La personalidad contribuye más que la inteligencia
al éxito en la vida.
Dale Carnegie.
Independientemente de la frecuencia con que tengamos la oportunidad de hablar en público, cada vez que lo hacemos debemos ser conscientes de que las personas que nos escuchan tienen un expectativa previa y tendrán una percepción general de nosotros. Las características y el entorno previo de la ocasión crean la primera, mientras que la segunda se formará en nuestro auditorio una vez que transcurra nuestra participación. De la misma forma en que estar preparados para saber lo que vamos a decir nos aporta seguridad, estar preparados respecto a lo que vamos a transmitir a través de nuestra participación, también puede ayudar a aportarnos seguirdad.
La Personalidad del Orador. La personalidad del orador es una combinación de factores que lo caracterizan. En ella se combinan lo físico, lo mental y lo espiritual. Factores tan disímbolos e intangibles como el dinamismo, la actitud y la cultura. A pesar de ser intangibles, todos ellos son percibidos por las personas con quienes interactuamos. Uno de los principales elementos que gana la atención y el favor del público es la energía positiva. Este elemento resulta magnético para las personas que escuchan en masas, y es una de las primeras características que recuerdan las personas.
El Uso de la Voz. El elemento de la voz que más influye en la personalidad de un orador es el tono. La forma en que una persona maneja el tono de la voz, determina en más de un sentido su ánimo y hace percibir a los demás sus intenciones. Lo más recomendable es practicar un tono natural y amable, dejando atrás las frecuencias monótonas y aburridas, así como las imperantes y presuntuosas. La gente ama lo amable.

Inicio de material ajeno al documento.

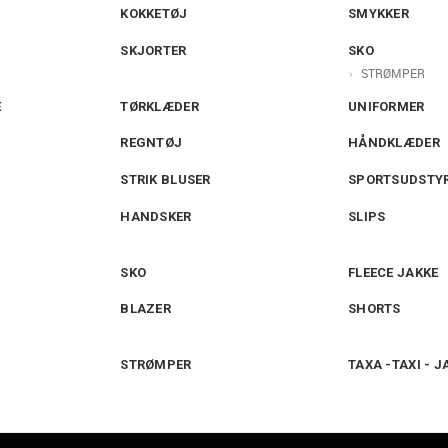
KOKKETØJ
SMYKKER
SKJORTER
SKO
STRØMPER
E
TØRKLÆDER
UNIFORMER
REGNTØJ
HÅNDKLÆDER
STRIK BLUSER
SPORTSUDSTY
HANDSKER
SLIPS
SKO
FLEECE JAKKE
BLAZER
SHORTS
STRØMPER
TAXA -TAXI - 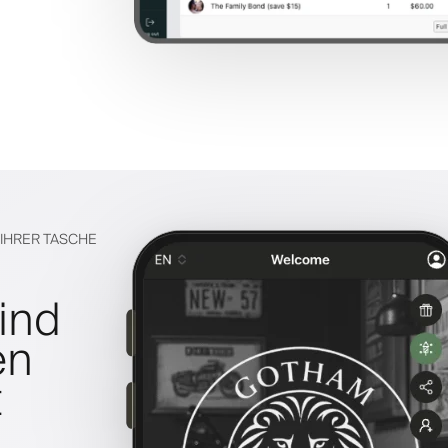
N IHRER TASCHE
ind
en
t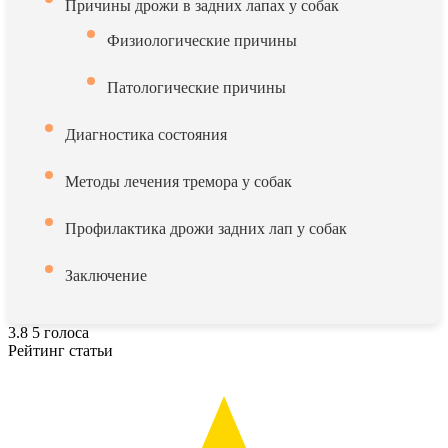
Причины дрожи в задних лапах у собак
Физиологические причины
Патологические причины
Диагностика состояния
Методы лечения тремора у собак
Профилактика дрожи задних лап у собак
Заключение
3.8
5
голоса
Рейтинг статьи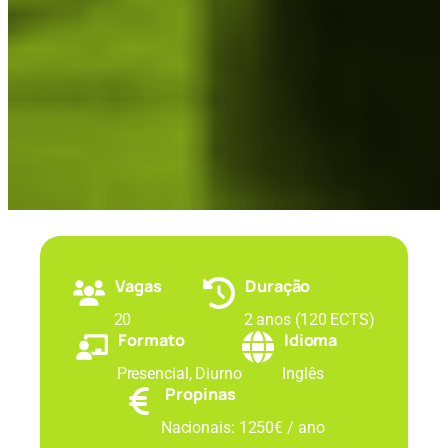
Vagas
Duração
20
2 anos (120 ECTS)
Formato
Idioma
Presencial, Diurno
Inglês
Propinas
Nacionais: 1250€ / ano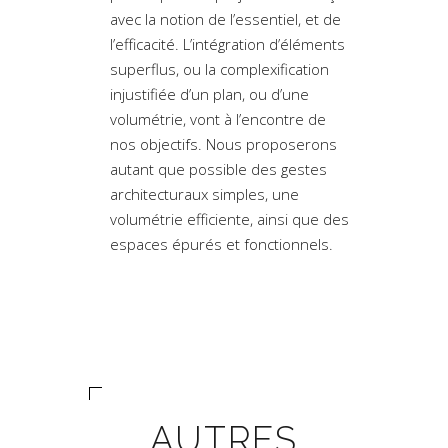
avec la notion de l’essentiel, et de
l’efficacité. L’intégration d’éléments
superflus, ou la complexification
injustifiée d’un plan, ou d’une
volumétrie, vont à l’encontre de
nos objectifs. Nous proposerons
autant que possible des gestes
architecturaux simples, une
volumétrie efficiente, ainsi que des
espaces épurés et fonctionnels.
AUTRES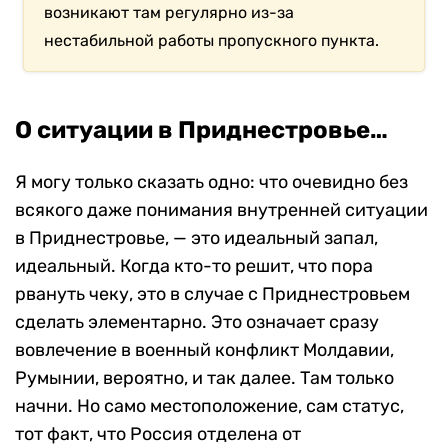
возникают там регулярно из-за
нестабильной работы пропускного пункта.
О ситуации в Приднестровье…
Я могу только сказать одно: что очевидно без
всякого даже понимания внутренней ситуации
в Приднестровье, — это идеальный запал,
идеальный. Когда кто-то решит, что пора
рвануть чеку, это в случае с Приднестровьем
сделать элементарно. Это означает сразу
вовлечение в военный конфликт Молдавии,
Румынии, вероятно, и так далее. Там только
начни. Но само местоположение, сам статус,
тот факт, что Россия отделена от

La Vestimenta. Más allá de un formalismo, el buen vestir es un elemento que brinda coherencia y confianza en las personas. Incluso, cuando una persona permanece mucho tiempo hablando ante un público, la vestimenta es un elemento que sufre un análisis continuo y constante. Es obvio: mientras las personas escuchan lo que el orador dice, también necesitan del elemento que brinda la alimentación del canal visual. Cuando distinguen a un orador con una vestimenta ordenada, el mensaje que se percibe es el de una persona ordenada en sus pensamientos y en su actuar.
Impactando al Auditorio. Muchos oradores buscan llamar la atención a través de elementos que crean sobresaltos, pero al final no aportan esencia a su discurso. Dice un viejo proverbio oriental “Usa la violencia cuando falle tu inteligencia”. El verdadero y permanente impacto sobreviene cuando las personas se sienten en sintonía e inspiradas. Más que buscar un sobresalto repentino, se debe buscar el canal adecuado para crear una impresión perdurable.
Influencia del Entorno. El entorno puede ayudarnos a integrar elementos que ayuden a desarrollar nuestra personalidad al hablar en público. Sin embargo, es importante evitar a toda costa la imitación de otros oradores, pues ellos tienen su propio talento y sus propias características. Cuando usamos un estilo ajeno, las personas son capaces de percibirlo, por notarlo poco natural o sobrado. Más que copiar un estilo al que aspiremos, debemos buscar analizar las características de la persona admirada, sus costumbres, sus esquemas y sus cualidades; pero la personalidad, es un elemento totalmente individual.
Es inevitable que las personas tengan una imagen general de nosotros y de nuestro acontecer. La impresión que permanece en los demás es elemento que nos da coherencia y cuenta con elementos de nuestra herencia y de nuestra historia. Es importante que desarrollemos nuestras habilidades y destaquemos nuestras virtudes para que la impresión de nuestra personalidad sea positiva.